If there had been panspermic, non-seeded life there, QUENTIAM should have known about it. QUENTIAM had had enough sensors in that star system to transmit detailed explosion data, including what Seliku had called “warping.” We had all asked QUENTIAM, Seliku and Bej and Camy and I and probably also the Mori, if the planet had held non-DNA-based life. It had said no. QUENTIAM could withhold information, but It could not lie.

Of course, if the panspermic life was very new, and in an isolated corner of the planet, it’s possible that QUENTIAM might not have known about it and Haradil had.

*Grow the bodies I specified, QUENTIAM.*

*I have already begun. But, I repeat, you cannot get down to Paletej in them.*

*We can get as far as the t-hole above it.*

*Yes. It is a universal t-hole.*

*As they all should be.*

It didn’t answer. Uncrumpling the durable in my hand, the sheet of symbols I could not understand, I realized that probably Seliku could read them. She was a cosmologist. I went to look for my sisters, my other selves, my solace in this suddenly icy city by the soft sea.

* * *

By the time our bodies were ready, so was our shuttle. Nano-built on one of Calyx’s many orbitals, it was a sprawling thing, fragile as a flower except for the tough nano-maintained force shield that surrounded it. The shield was protection against stray meteors and other cosmic junk. The shuttle, which didn’t need to survive an atmospheric entry, didn’t need to be durable.

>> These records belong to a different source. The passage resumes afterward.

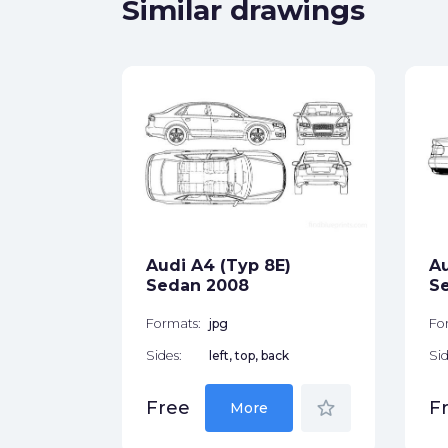
Similar drawings
p 8H)
let
ck
Audi A4 (Typ 8E)
Au
Sedan 2008
S
star_border
Formats:
jpg
Fo
Sides:
left, top, back
Sid
star_border
Free
F
More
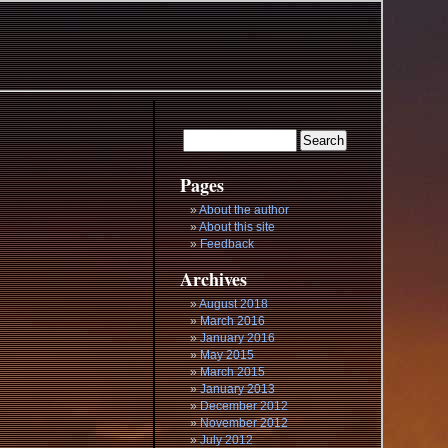
Pages
About the author
About this site
Feedback
Archives
August 2018
March 2016
January 2016
May 2015
March 2015
January 2013
December 2012
November 2012
July 2012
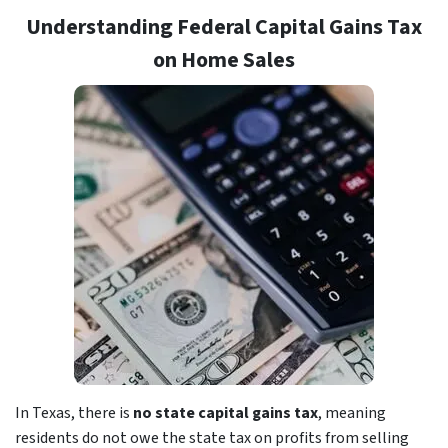
Understanding Federal Capital Gains Tax
on Home Sales
In Texas, there is
no state capital gains tax
, meaning
residents do not owe the state tax on profits from selling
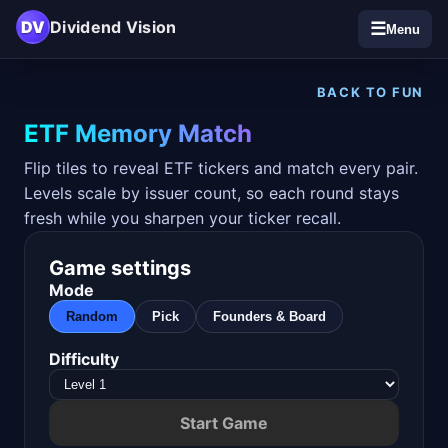
DV
Dividend Vision
☰
Menu
BACK TO FUN
ETF Memory Match
Flip tiles to reveal ETF tickers and match every pair.
Levels scale by issuer count, so each round stays
fresh while you sharpen your ticker recall.
Game settings
Mode
Random
Pick
Founders & Board
Difficulty
Start Game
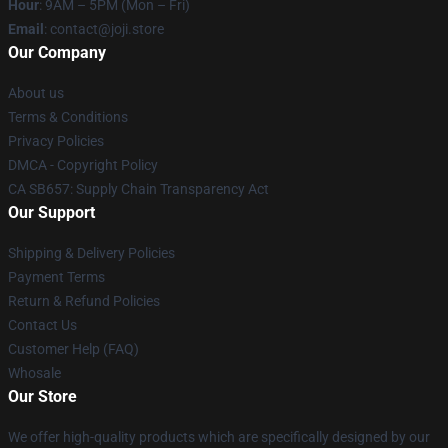
Hour
: 9AM – 5PM (Mon – Fri)
Email
: contact@joji.store
Our Company
About us
Terms & Conditions
Privacy Policies
DMCA - Copyright Policy
CA SB657: Supply Chain Transparency Act
Our Support
Shipping & Delivery Policies
Payment Terms
Return & Refund Policies
Contact Us
Customer Help (FAQ)
Whosale
Our Store
We offer high-quality products which are specifically designed by our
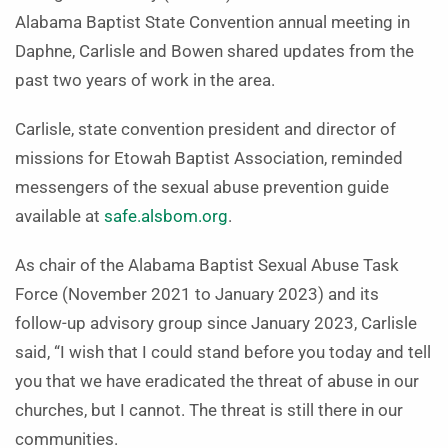
Alabama Baptist State Convention annual meeting in
Daphne, Carlisle and Bowen shared updates from the
past two years of work in the area.
Carlisle, state convention president and director of
missions for Etowah Baptist Association, reminded
messengers of the sexual abuse prevention guide
available at
safe.alsbom.org
.
As chair of the Alabama Baptist Sexual Abuse Task
Force (November 2021 to January 2023) and its
follow-up advisory group since January 2023, Carlisle
said, “I wish that I could stand before you today and tell
you that we have eradicated the threat of abuse in our
churches, but I cannot. The threat is still there in our
communities.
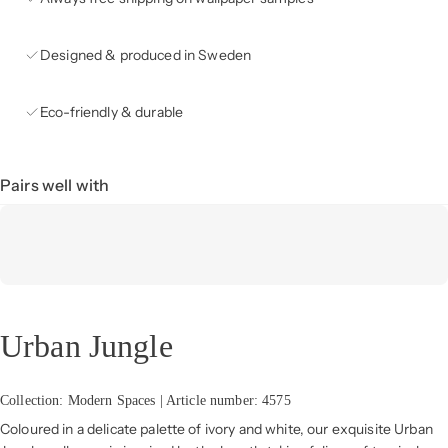
Designed & produced in Sweden
Eco-friendly & durable
Pairs well with
Urban Jungle
Collection: Modern Spaces | Article number: 4575
Coloured in a delicate palette of ivory and white, our exquisite Urban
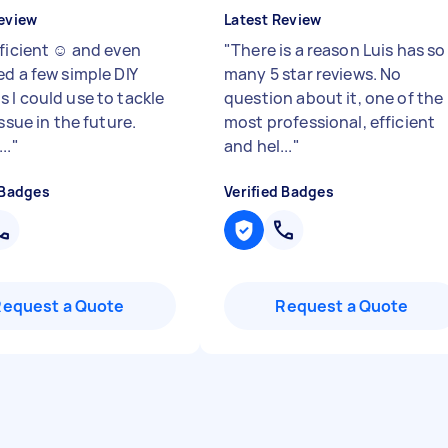
eview
Latest Review
ficient ☺️ and even
"
There is a reason Luis has so
ed a few simple DIY
many 5 star reviews. No
 I could use to tackle
question about it, one of the
issue in the future.
most professional, efficient
..
"
and hel...
"
 Badges
Verified Badges
Request a Quote
Request a Quote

Our bodies did. They turned out to be pretty much as I’d envisioned, and not too different from the one I was wearing now except for being much lighter and less muscular. Short, two legs, four tentacles ending in superflexible digits. My current webbed feet had been replaced with tough feet with prehensile toes, complementing the prehensile tail, in case ˄17843 had plants large enough to climb. We weren’t sure what specific flora to expect there, and the Mori weren’t sharing information.

The new body’s ears could detect the widest possible range of sound waves; electromagnetic sensing was as good as feasible in a biological; smell was stronger than even in celwyns. A double layer of fine, shit-brown fur made us as weatherproof as we’d need to be for the temperature range, although at the upper end, we might be a bit uncomfortable.

“Not very pretty, are they,” Camy said, gazing at the full-grown bodies in their clear vats. “The faces are so flat.”

“You could have ordered modifications earlier,” I pointed out, “but you said you didn’t care.”

“I don’t care.”

Seliku said, “QUENTIAM, are you ready to begin uploads?”

“Yes.” Its deepest, most authoritative tone; It was offended.

“We’re ready, too.” But the co-vats had begun to assemble even before she finished speaking. I climbed into mine, lay down, and was instantly asleep.